Clinical and cytometric data of breast cancer patients who died of their primary tumour or of CCVD (material from 1991 and 1997–98)
Discussion
Dissemination of cancer cells followed by meta-static growth is the most serious complication of solid malignancies. Therefore, there is an urgent need to introduce procedures making it possible to prevent cancer cells from spreading. One well-known efficient course of action is early detection and removal of the entire tumour when it is still in the stage of in situ or early locally invasive growth. Other possible procedures are those that eliminate the risk of tumour spread during diagnostic tissue sampling and those preventing disseminated tumour cells from surviving and growing. Since only a minority of solid malignancies are detected at the in situ or early locally invasive stage and the fact that diagnostic needle or surgical biopsies are generally necessary to obtain a final pretreatment diagnosis it is evident that techniques used today are inappropriate to reach this goal. This is clear from numerous studies reporting local seeding in connection with diagnostic sampling of tumour tissue.10–15 A striking example is a comprehensive study of Hansen et al. 19 who showed that preoperative manipulation of the primary breast tumour using either FNAB or CNB techniques resulted in an increase of sentinel node metastases with as much as 50%.

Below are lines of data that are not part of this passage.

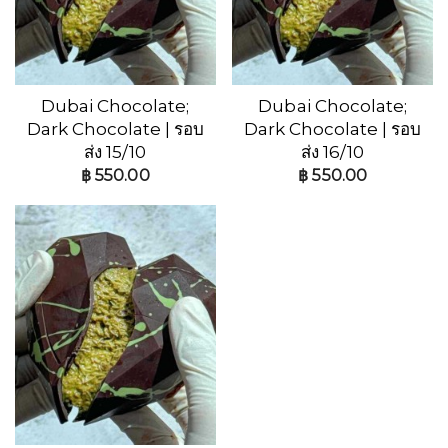
Dubai Chocolate;
Dubai Chocolate;
Dark Chocolate | รอบ
Dark Chocolate | รอบ
ส่ง 15/10
ส่ง 16/10
฿
550.00
฿
550.00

In the present study we investigated the incidence of ALNM and patient survival in 864 breast cancer patients who were preoperatively diagnosed by means of FNAB, i.e. the most patient-friendly minimally traumatic sampling procedure. From this patient cohort we selected those who died because of their breast cancer disease and those who died because of a simultaneously existing CCVD, i.e. patients who at the time of FNAB sampling and until death at least periodically were exposed to anticoagulants. A decisive advantage of the present study is that both the average size and the DNA index of the primary breast cancers, well known to be highly correlated to ALNM positivity and malignancy potential, were statistically the same in the compared patient groups. With this in mind, the highly significant difference (68% versus 27%) in ALNM positivity at the time of diagnosis and survival time (61 versus 102 months) in the two patient categories indicate that anticoagulant treatment seems to counteract tumour cell seeding in turn improving patient survival.
The data presented herein are in line with data obtained from studies in cancer patients 20 and experimental animals injected with highly malignant tumour cells 21 showing that anticoagulants counteract activation of platelets and by doing so inhibit platelet-cancer cell interaction resulting in reduced metastatic growth of disseminated cancer cells.